How we decide that we have decided (was: Re: Sampling)
John C Klensin
john-ietf at jck.com
Wed Jul 30 20:41:37 CEST 2003
Dave,
I don't want to put words into your mouth, or that of any of the
IESG, so I'm going to try to go up a half-level of abstraction...
(1) It had better be possible to talk about, and question, the
quality of a claimed consensus. "Quality" must be able to
include bias* -- in the narrow statistical sense, not, in
itself, implying that anything evil is happening -- of whatever
convenience samples* happen to have been surveyed relative to
the whole population of participants in some WG, the (usually
larger) population of people interested in the WG but not
participating for some reason, the (usually larger) population
of IETF participants, and even the (larger yet) population of
(to use ANSI's term) "materially concerned" Internet users and
suppliers.
If we can't do that, then we have absolutely no protection
against some individual or group generating so much noise (or
hostility, or other unpleasantnesses) that they drive everyone
who disagrees with them away and then claim consensus for their
position. Our protection against that sort of attack is,
primarily, the judgment of WG Chairs, Area Directors, and the
whole IESG, backed up, if necessary, by appeals processes to
force additional scrutiny on what occurred. Those judgments
are, ultimately, extremely subjective, which is too bad, but
there is no other way. In particular, we will not get any
protection from discussions of sampling theory, since we don't
have good models or descriptions of either the convenience* or
self-selection* samples involved or of the underlying presumed
populations.
In addition, our oft-repeated claim that we rely more on mailing
list discussions and conclusions than on the group of people who
happen to show up and a meeting and talk or wave their arms
becomes completely bogus if we can't evaluate the quality of a
claimed consensus. I hope we are not headed in that direction.

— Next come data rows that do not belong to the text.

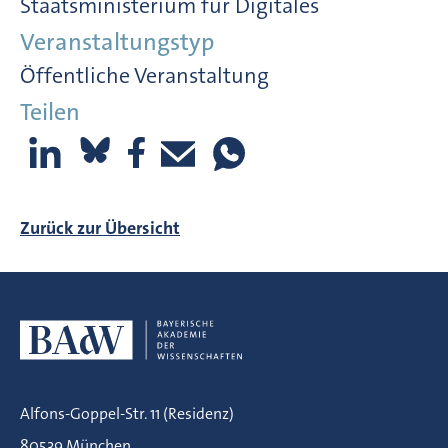
Staatsministerium für Digitales
Veranstaltungstyp
Öffentliche Veranstaltung
Teilen
Zurück zur Übersicht
Alfons-Goppel-Str. 11 (Residenz)
80539 München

(2) Why has there been little or no response other than from a
few IESG members? I suggest that every participant in the
IETF, including the IESG and those few for whom IETF
participation is a full-time job, must regularly, perhaps
continually, make decisions about what is important and what
isn't. The criteria for importance will differ from one or
another of us, but might rationally include
- "will my putting energy into this make any difference
at the end of the day" and/or
- "will this effort make any real difference when
examined from the perspective of a few years from now",
and/or
- "is my following this and contributing to it likely to
be of enough value to overcome the irritation costs and
increased blood pressure it will probably involve",
as well as the traditional opportunity cost question of
"if I don't spend time on this, what else could I be
doing that would be more useful or productive?".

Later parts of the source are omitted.